Laura’s Story

Laura’s Story

Growing up, I was always known as the “perfect Christian girl” in school and with all my friends. They saw me go to church sometimes, go to bible camp in the summer, and occasionally talk about Jesus. It was very easy to hide behind this view of myself. I thought that as long as people saw me as a “good Christian” from the outside, that was good enough until I got older to have a reason to care about my personal relationship with God. As I grew up, I went to church less but I would tell people that I felt so close to God because it felt like that was the only response that a “true Christian” would give. I would come back from camp every summer and be ready to tell people about what I learned, then get discouraged the second someone didn’t seem excited to listen. Although there were some seasons that I would be semi-consistent in reading my Bible and praying, most of the time it was more of a performance to look good.

The summer after my junior year of high school I decided to work at the camp I attended growing up. At the beginning of the summer, I loved all the physical activities but I never looked forward to leading a bible study. Instead of feeling excited when another counselor’s camper made a step in their faith, I felt bitter that my campers weren’t taking those steps. As the summer went on, we had time to open up as a staff and I was ready to talk about sins I had overcome, but the thought of sharing struggles that I was currently going through terrified me. A fear of judgment controlled me and I felt the need to hide my sins and take care of them myself. About halfway through the summer, I decided to open up to the other girls on staff and it felt like a physical weight was lifted off my shoulders. Although part of me still wanted to be seen as the “perfect Christian girl,” I knew that it was more important to let those girls into what I was struggling with to get through it. By the end of the summer I was feeling pretty good about where I was at with my relationship with God and along with that, I noticed the freedom I felt from sharing what I was going through with other girls.
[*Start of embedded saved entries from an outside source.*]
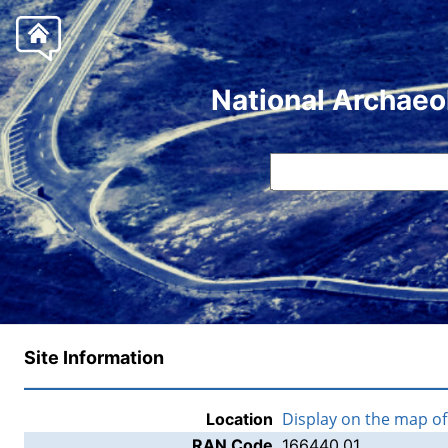
National Archaeo
Site Information
Display on the map o
Location
RAN Code
166440.01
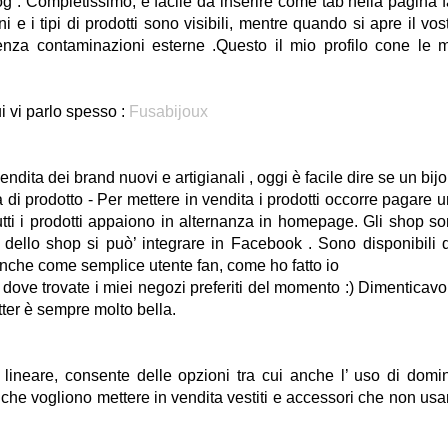
og . Completissimo, è facile da inserire come tab nella pagina 
i e i tipi di prodotti sono visibili, mentre quando si apre il vos
senza contaminazioni esterne .Questo il mio profilo cone le 
i vi parlo spesso :
Fusabijoux
vendita dei brand nuovi e artigianali , oggi è facile dire se un bij
ità di prodotto - Per mettere in vendita i prodotti occorre pagare 
tutti i prodotti appaiono in alternanza in homepage. Gli shop s
tab dello shop si può’ integrare in Facebook . Sono disponibili 
ere anche come semplice utente fan, come ho fatto io
I
dove trovate i miei negozi preferiti del momento :) Dimenticavo:
ter è sempre molto bella.
e lineare, consente delle opzioni tra cui anche l’ uso di domi
r che vogliono mettere in vendita vestiti e accessori che non us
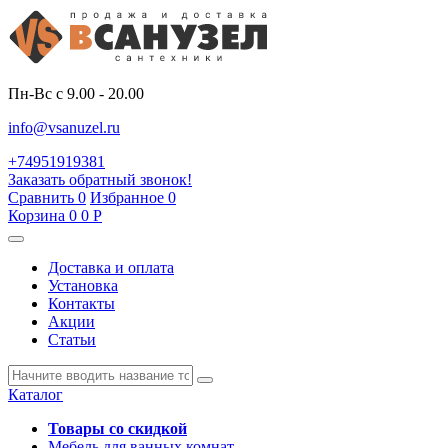
Пн-Вс с 9.00 - 20.00
info@vsanuzel.ru
+74951919381
Заказать обратный звонок!
Сравнить
0
Избранное
0
Корзина
0
0
Р
Доставка и оплата
Установка
Контакты
Акции
Статьи
Каталог
Товары со скидкой
Мебель для ванных комнат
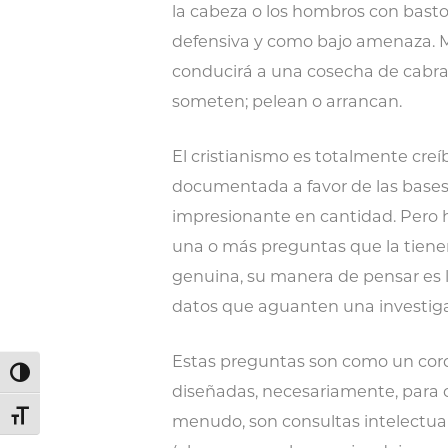
la cabeza o los hombros con baston
defensiva y como bajo amenaza. M
conducirá a una cosecha de cabra
someten; pelean o arrancan.
El cristianismo es totalmente creí
documentada a favor de las bases 
impresionante en cantidad. Pero 
una o más preguntas que la tiene
genuina, su manera de pensar es ló
datos que aguanten una investiga
Estas preguntas son como un cord
Alternar alto contraste
diseñadas, necesariamente, para cr
Alternar tamaño de letra
menudo, son consultas intelectual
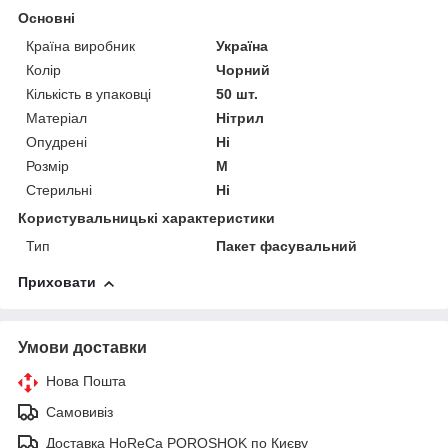
Основні
Країна виробник
Україна
Колір
Чорний
Кількість в упаковці
50 шт.
Матеріал
Нітрил
Опудрені
Ні
Розмір
M
Стерильні
Ні
Користувальницькі характеристики
Тип
Пакет фасувальний
Приховати
Умови доставки
Нова Пошта
Самовивіз
Доставка HoReCa POROSHOK по Києву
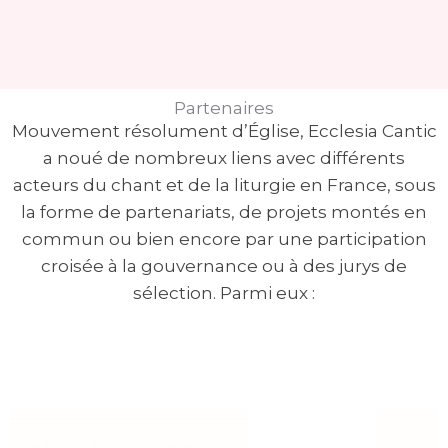
Partenaires
Mouvement résolument d’Église, Ecclesia Cantic
a noué de nombreux liens avec différents
acteurs du chant et de la liturgie en France, sous
la forme de partenariats, de projets montés en
commun ou bien encore par une participation
croisée à la gouvernance ou à des jurys de
sélection. Parmi eux :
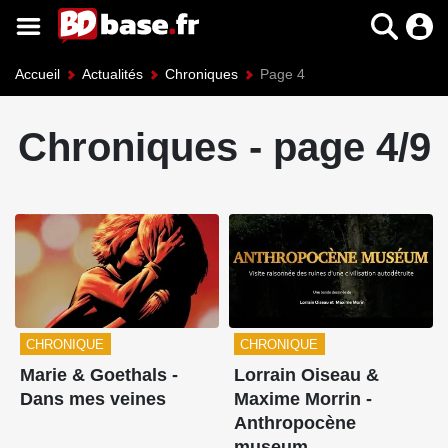
Accueil
Actualités
Chroniques
Page 4
Chroniques - page 4/9
CHRONIQUE
CHRONIQUE
Marie & Goethals -
Lorrain Oiseau &
Dans mes veines
Maxime Morrin -
Anthropocène
museum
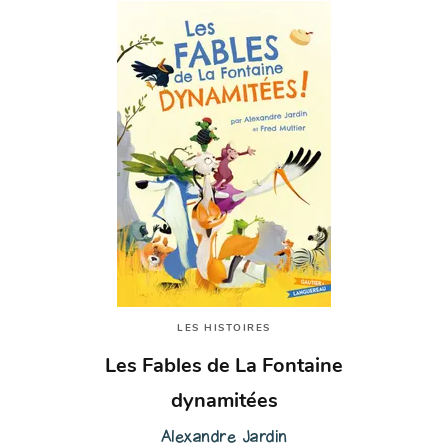
LES HISTOIRES
Les Fables de La Fontaine
dynamitées
Alexandre Jardin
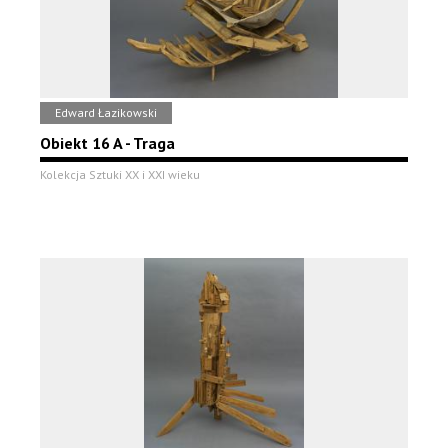
Edward Łazikowski
Obiekt 16 A - Traga
Kolekcja Sztuki XX i XXI wieku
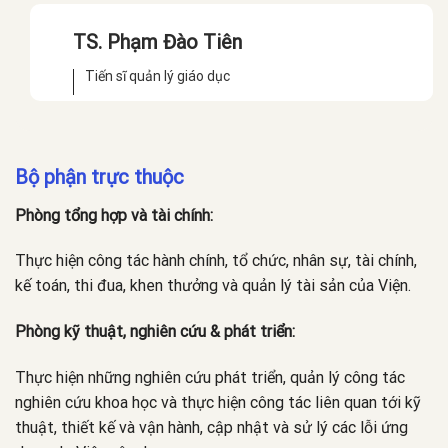
TS. Phạm Đào Tiên
Tiến sĩ quản lý giáo dục
Bộ phận trực thuộc
Phòng tổng hợp và tài chính:
Thực hiện công tác hành chính, tổ chức, nhân sự, tài chính,
kế toán, thi đua, khen thưởng và quản lý tài sản của Viện.
Phòng kỹ thuật, nghiên cứu & phát triển:
Thực hiện những nghiên cứu phát triển, quản lý công tác
nghiên cứu khoa học và thực hiện công tác liên quan tới kỹ
thuật, thiết kế và vận hành, cập nhật và sử lý các lỗi ứng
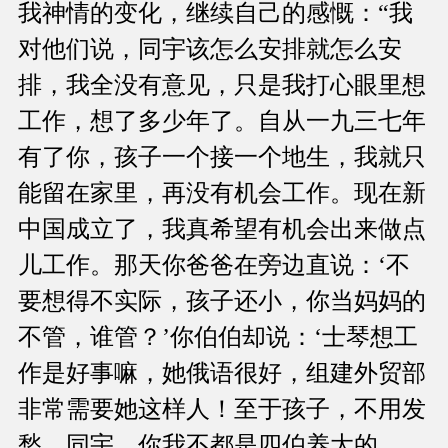
我神情的变化，继续自己的感慨：“我
对他们说，同宇该怎么安排就怎么安
排，我全没有意见，只是我打心眼里想
工作，想了多少年了。自从一九三七年
有了你，孩子一个接一个地生，我就只
能留在家里，再没有机会工作。现在新
中国成立了，我真希望有机会出来做点
儿工作。那天你爸爸在旁边直说：‘不
要想得不实际，孩子还小，你当妈妈的
不管，谁管？’你伯伯却说：‘士琴想工
作是好事嘛，她俄语很好，组建外贸部
非常需要她这样人！至于孩子，不用发
愁。同宇，你我不都是四伯养大的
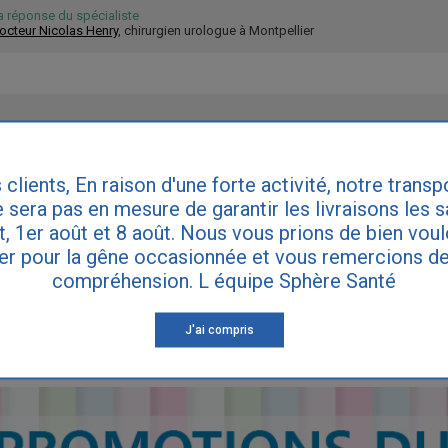
a réponse du spécialiste
octeur Nicolas Henry
, chirurgien urologue à Montpellier
ous consultiez un urologue pour connaître l'origine de votre problème et envi
 clients, En raison d'une forte activité, notre transp
 sera pas en mesure de garantir les livraisons les 
et, 1er août et 8 août. Nous vous prions de bien vou
IRE DES QUESTIONS
er pour la gêne occasionnée et vous remercions de
compréhension. L équipe Sphère Santé
ette réponse ne remplace pas le diagnostic de votre médecin. Consultez vot
ynécologue si vous souffrez d'incontinence.
J'ai compris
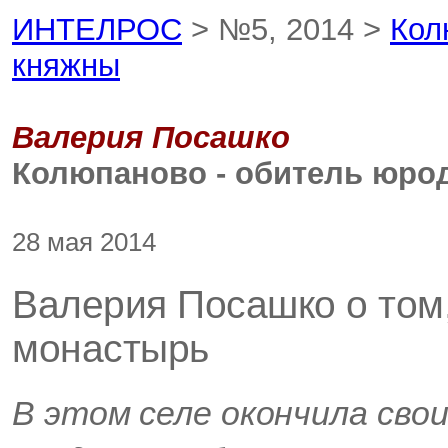
ИНТЕЛРОС
> №5, 2014 >
Кол
княжны
Валерия Посашко
Колюпаново - обитель юро
28 мая 2014
Валерия Посашко о том
монастырь
В этом селе окончила сво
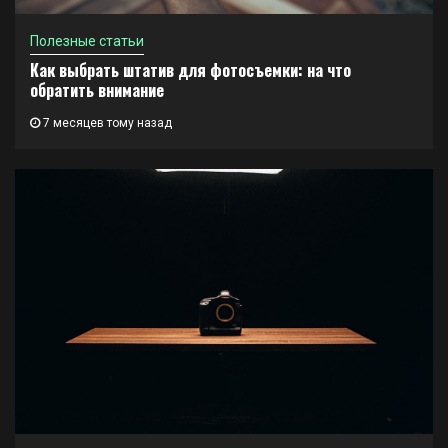
Полезные статьи
Как выбрать штатив для фотосъемки: на что
обратить внимание
7 месяцев тому назад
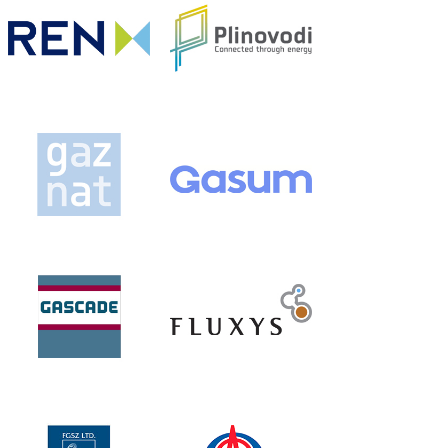
葡萄牙国家管网公司
Plinovodi doo
Gaznat
Gasum
Gascade
比利时Fluxys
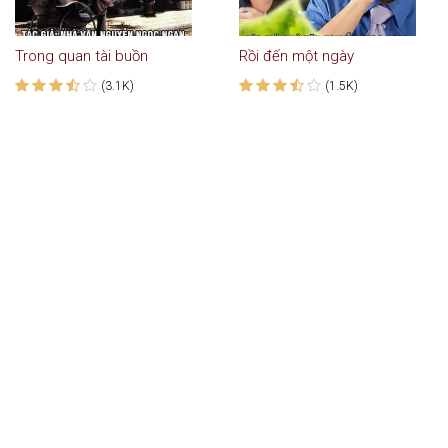
Trong quan tài buồn
Rồi đến một ngày
(3.1K)
(1.5K)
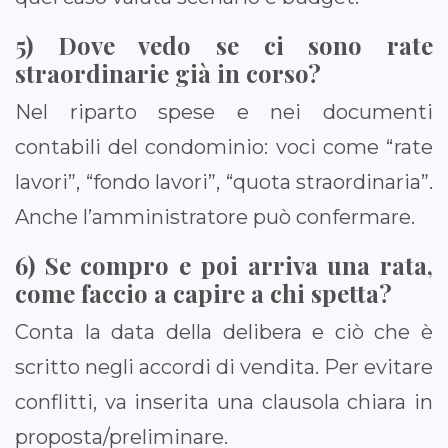
5) Dove vedo se ci sono rate
straordinarie già in corso?
Nel riparto spese e nei documenti
contabili del condominio: voci come “rate
lavori”, “fondo lavori”, “quota straordinaria”.
Anche l’amministratore può confermare.
6) Se compro e poi arriva una rata,
come faccio a capire a chi spetta?
Conta la data della delibera e ciò che è
scritto negli accordi di vendita. Per evitare
conflitti, va inserita una clausola chiara in
proposta/preliminare.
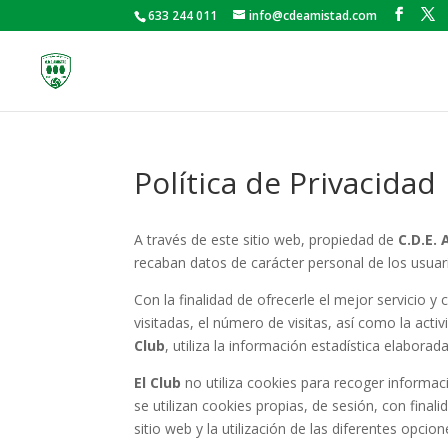
633 244 011
info@cdeamistad.com
Política de Privacidad
A través de este sitio web, propiedad de
C.D.E.
recaban datos de carácter personal de los usuari
Con la finalidad de ofrecerle el mejor servicio y 
visitadas, el número de visitas, así como la activ
Club
, utiliza la información estadística elaborad
El Club
no utiliza cookies para recoger informaci
se utilizan cookies propias, de sesión, con final
sitio web y la utilización de las diferentes opcion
When I went back to school my senior year, I knew it was going to be a struggle, since I didn’t have any Christian friends back at school and all the people I worked with during the summer were in college. For the first few months of school, I distanced myself from God more than I wanted to, since so much of my schedule was taken up with sports, school and music. In December, I decided that my faith needed to be more of a priority. This led to me starting to go to youth group and attend church regularly for the first time in years. I felt a lot of anxiety about joining this group so late, since most kids who were in it had been there since middle school. But the second I met my small group leader and the girls in my small group, I knew that it was going to be a space where I felt safe to share what I was going through. I went pretty consistently throughout the rest of my senior year and also went to church consistently through my senior year. This was the first time I felt like I had a community who wouldn’t judge me or hold anything against me in my life. I didn’t have to walk on eggshells or put on the image of the “perfect Christian” with them.

When I decided to come to UW Madison, I knew that I wanted to continue to have a solid Christian community. I heard about a campus ministry when I was in high school because my sister was in it when she went here. Then, when I went back to work at the summer camp, there were two other staff members who were a part of the same campus ministry as my sister and they helped me get connected right away. Although I had a solid community of believers here, there was still part of me who was seen as the “perfect Christian” by my roommates and some of the other people I was friends with.. I was willing to let them think that because it was easier than telling them about all the sins I struggled with. Over the past year, this is something that I still occasionally struggle with, but God has worked through me to open up with people who are close to me, which is something I could not have imagined doing a few years ago.




What do you think?

If this story has encouraged you to place your faith in Jesus as your Savior and your Lord, you can do so right now, or anytime you are ready, by sincerely expressing a simple prayer to Him. Prayer is simply talking with God. The exact words are not as important as the attitude of your heart. Here is a suggested prayer:
“Lord Jesus, I need you. Thank you for dying on the cross to pay for my sins. I open the door of my life and receive you as my Savior and Lord. Thank you for forgiving my sins and giving me eternal life. Start making me the kind of person you want me to be.”